▶ Goal of the exercise:
A faithful copy of each entry below is expected, with the images removed.
Recorded information Block Start
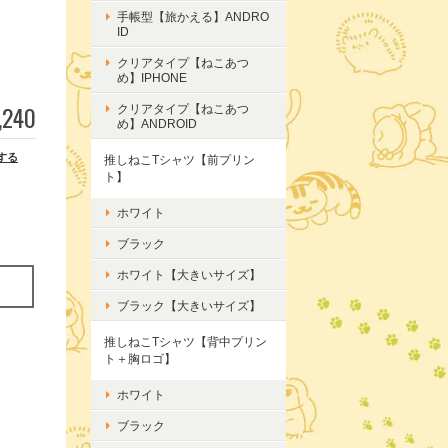
手帳型【旅かえる】ANDRO
ID
クリアタイプ【ねこあつ
め】IPHONE
,240
クリアタイプ【ねこあつ
め】ANDROID
する
推しねこTシャツ【前プリン
ト】
ホワイト
ブラック
ホワイト【大きいサイズ】
ブラック【大きいサイズ】
推しねこTシャツ【背中プリン
ト＋胸ロゴ】
ホワイト
ブラック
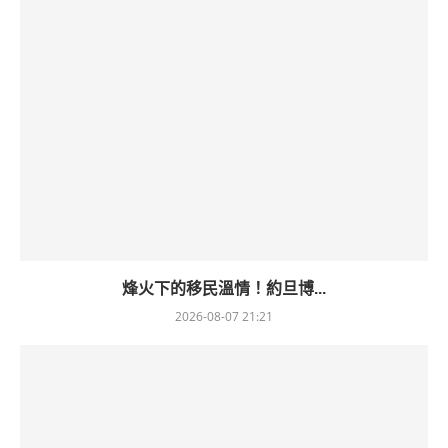
烽火下的移民溫情！約旦博...
2026-08-07 21:21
Recorded information Block End
▶ Answer box:
手帳型【旅かえる】ANDRO
ID
クリアタイプ【ねこあつ
め】IPHONE
,240
クリアタイプ【ねこあつ
め】ANDROID
する
推しねこTシャツ【前プリン
ト】
ホワイト
ブラック
ホワイト【大きいサイズ】
ブラック【大きいサイズ】
推しねこTシャツ【背中プリン
ト＋胸ロゴ】
ホワイト
ブラック
烽火下的移民溫情！約旦博...
2026-08-07 21:21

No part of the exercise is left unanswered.